The function delivers notifications across multiple channels based on configured preferences and availability.

5. Report Finalization and Queue Management

// Clean report data and update references
report.status = 'complete';
report.failStatus = reportFailed;
 
if (report.failStatus === null) delete report.failStatus;
 
await reportRef.update(report);
console.log(`[DEBUG] report updated`);
 
try {
  // eslint-disable-next-line no-shadow
  const data: any = {
    ...report,
    grade: report?.grade || '',
    // mark for handler to process report as whole
    isWholeReport: true
  };
 
  console.log(`[DEBUG] create queue`);
  const reportQueueRepository = new ReportQueueRepository();
  await reportQueueRepository.create(organizationKey, siteKey, reportKey, data);
} catch (err) {
  console.log(`[DEBUG] queue err: ${err}`);
}
 
// Remove the original queue entry to prevent reprocessing
await snapshot.ref.remove();

The function finalizes the report processing by updating the report status in the database, creating a new queue entry for potential downstream processing, and removing the original queue entry to prevent duplicate processing.

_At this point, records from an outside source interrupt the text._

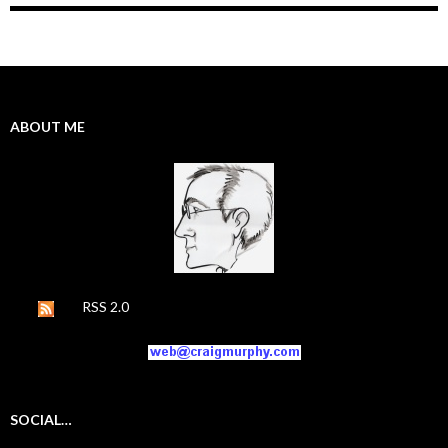
ABOUT ME
RSS 2.0
SOCIAL…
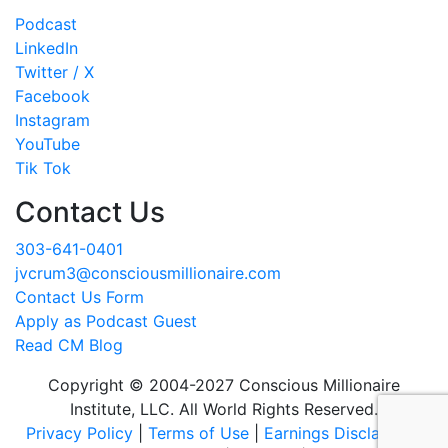
Podcast
LinkedIn
Twitter / X
Facebook
Instagram
YouTube
Tik Tok
Contact Us
303-641-0401
jvcrum3@consciousmillionaire.com
Contact Us Form
Apply as Podcast Guest
Read CM Blog
Copyright © 2004-2027 Conscious Millionaire
Institute, LLC. All World Rights Reserved.
Privacy Policy
|
Terms of Use
|
Earnings Disclaimer
|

6. Error Handling and Resilience

The function implements several resilience patterns:

  1. Retry mechanisms for critical operations like report generation and email sending
  2. Error logging for better diagnostics
  3. Graceful failure for non-critical components
  4. Memory usage tracking to prevent resource exhaustion
flowchart TD
    A[Operation Start] --> B{Try Operation}
    B -->|Success| C[Continue Processing]
    B -->|Failure| D{Retry Count > 0?}
    D -->|Yes| E[Decrement Retry Count]
    E --> B
    D -->|No| F[Log Max Retries]
    F --> G[Throw Error]

7. Performance Considerations

7.1. Memory Management

const used = process.memoryUsage().heapUsed / 1024 / 1024;
console.log(`[INFO] Memory Used: ~${used.toFixed(0)} MB`);

The function tracks memory usage to ensure it stays within Cloud Function limits (2GB as specified in configuration).

7.2. Timeout Configuration

module.exports = functions
  .runWith({ memory: '2GB', timeoutSeconds: 540 })
  .database.instance(functions.config().env.FIREBASE_DATABASE_INSTANCE)
  .ref('/queue/reportCompleted/{queueKey}')
  .onCreate((snapshot, context) => reportQueueHandler(snapshot, context));

The function is configured with a 540-second timeout (9 minutes), allowing substantial processing time.

8. Data Flow Diagram

flowchart LR
    A[Mobile App] -->|Submit Report| B[Firebase DB]
    B -->|Trigger| C[reportQueueHandler]
    C -->|Fetch Data| D[MongoDB]
    C -->|Fetch Data| E[Firebase DB]
    C -->|Upload| F[Firebase Storage]
    C -->|Send| G[SendGrid Email]
    C -->|Notify| H[Push Notification]
    C -->|Message| I[WhatsApp API]
    C -->|Create| J[Attachment Gallery]
    C -->|Analyze| K[Vertex AI]
    C -->|Create| L[Issue Reports]

Integration Between API Reports System and Report Queue Handler

The integration between these two components forms a complete workflow:

  1. The API Reports System provides endpoints for user-facing operations (create, retrieve, update, delete reports)
  2. When a report is submitted via the API, a new entry is created in the Firebase queue
  3. This queue entry triggers the Report Queue Handler function
  4. The Report Queue Handler processes the report, generates PDFs/Excel files, and sends notifications
  5. The original report data in both MongoDB and Firebase is updated with processing results

This architecture enables asynchronous processing of reports, improving scalability and user experience by not blocking the API response while heavy processing occurs.

Conclusion

The Reports Backend is a comprehensive system that manages the entire report lifecycle:

  1. Creation & Management: Handled by the API Reports System with clean architecture
  2. Processing & Distribution: Managed by the Report Queue Handler with resilient processing
  3. Storage & Retrieval: Dual-database approach with MongoDB and Firebase

Together, these components provide a robust foundation for the reporting features of the Nimbly application, balancing immediate user interactions with asynchronous background processing.